Performance and scikit-learn (3/4)

Pairwise Distances Reductions: Abstracting the k-nn search pattern

Published on the: 18.12.2021
Last modified on the: 26.04.2023
Estimated reading time: ~ 10 min.

Context

We have seen that \(\text{argkmin}\) is the reduction that is performed on pairwise distances for \(k\)-nearest neighbors search.

Yet, there exist other reductions over pairwise distances (\(\text{argmin}\), threshold filtering, cumulative sum, etc.) which are at the core of the computational foundations of many machine learning algorithms.

This blog post presents a design that takes into account the requirements of the existing implementations to introduce a set of new abstractions to implement reductions over pairwise distances: PairwiseDistancesReduction. This set of interfaces aims at reimplementing patterns that are similar to the \(k\)-nn search in Cython, to improve the performance of its computational foundations, and thus the ones of its user-facing interfaces.

To our knowledge, though some projects like KeOps implement those patterns efficiently for GPUs, no project implements such operations for CPUs efficiently.

💡 This blog post won’t introduce every technical detail for the sake of conciseness, maintenance, and to respect the single source of truth principle as much as possible. The implementations are available in the sklearn.metrics._pairwise_distances_reduction submodule.

💡 This presentation gives elements of the design of PairwiseDistancesReductions.

Notation

In what follows, the following notations are used:

  • \(p\): the dimension of vectors
  • \([n] \triangleq \{0, \cdots, n - 1\}\)
  • \(\mathbf{X} \in \mathbb{R}^{n_x \times p}\): a first dataset
  • \(\mathbf{X}_{i\cdot} \in \mathbb{R}^{p}\): the \(i\)-th vector of \(\mathbf{X}\)
  • \(\mathbf{Y} \in \mathbb{R}^{n_y \times p}\): a second dataset
  • \(\mathbf{Y}_{j\cdot} \in \mathbb{R}^{p}\): the \(j\)-th vector of \(\mathbf{Y}\)
  • \(c\): the chunk size, i.e. the number of vectors in a chunk (a group of adjacent vectors)
  • \(c_x \triangleq \left\lceil \frac{n_x}{c} \right\rceil\), the number of chunks for \(\mathbf{X}\)
  • \(c_y \triangleq \left\lceil \frac{n_y}{c} \right\rceil\), the number of chunks for \(\mathbf{Y}\)
  • \((\mathbf{X}_c^{(l)})_{l \in [c_x]}\): the ordered family of all the chunks of \(\mathbf{X}\)
  • \((\mathbf{Y}_c^{(k)})_{k \in [c_y]}\): the ordered family of all the chunks of \(\mathbf{Y}\)
  • \(\mathbf{C}_\text{chunk_size}\mathbf{(X, Y)} \triangleq \left(\mathbf{X}_c^{(l)}, \mathbf{Y}_c^{(k)}\right)_{(l,k) \in [c_x] \times [c_y] }\): the ordered family of all the pairs of chunks
  • \(d\), the distance metric to use
$$ d: \mathbb{R}^{p} \times \mathbb{R}^{p} \longrightarrow \mathbb{R}_+ $$
  • \(\mathbf{D}_d(\mathbf{A}, \mathbf{B}) \in \mathbf{R}^{n_a \times n_b}\) the distance matrix for \(d\) between vectors of two matrices \(\mathbf{A} \in \mathbb{R}^{n_a \times p}\) and \(\mathbf{B} \in \mathbb{R}^{n_b \times p}\):
$$ \forall (i, j) \in [n_a]\times [n_b], \quad \mathbf{D}_d(\mathbf{A}, \mathbf{B})_{i,j} = d\left(\mathbf{A}_i, \mathbf{B}_j\right) $$
  • \(k\): parameter for the \(\text{argkmin}\) operation at the base of \(k\) nearest neighbors search

Moreover, the terms “samples” and “vectors” will also be used interchangeably.

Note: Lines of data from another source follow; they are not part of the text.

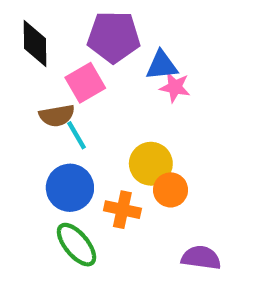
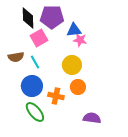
black diamond: (35, 43) -> (28, 18), moved
brown semicircle: (57, 116) -> (16, 57), moved
yellow circle: (151, 164) -> (72, 65), moved

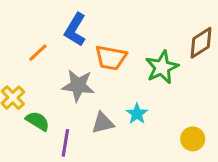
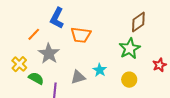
green star: (162, 67) -> (130, 48), moved
gray star: (78, 85) -> (49, 54), moved, turned 30
yellow circle: (193, 139) -> (129, 80), moved

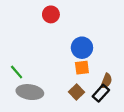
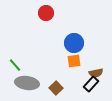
brown semicircle: (106, 81) -> (96, 73), turned 56
brown square: (76, 92) -> (56, 88), moved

Requirements for reductions over pairwise distances

The following requirements are currently supported within scikit-learn’s implementations:

  • Support for float32 datasets pairs and float64 datasets pairs
  • Support for fused \(\{\text{sparse}, \text{dense}\}^2\) datasets pairs, i.e.:
    • dense \(\mathbf{X}\) and dense \(\mathbf{Y}\)
    • sparse \(\mathbf{X}\) and dense \(\mathbf{Y}\)
    • dense \(\mathbf{X}\) and sparse \(\mathbf{Y}\)
    • sparse \(\mathbf{X}\) and sparse \(\mathbf{Y}\)
  • Support all the distance metrics as defined via sklearn.metrics.DistanceMetric
  • Parallelise computations effectively on all cores
  • Prevent threads’ oversubscription1 (by OpenMP, joblib, or any BLAS implementations)
  • Implement adapted operations for each reduction (\(\text{argmin}\), \(\text{argkmin}\), threshold filtering, cumulative sum, etc.)
  • Support generic returned values for reductions (varying number, varying types, varying shapes, etc.)
  • Optimise the Euclidean distance metric computations

Proposed design

The following design proposes treating the given requirements as independently from one another as possible.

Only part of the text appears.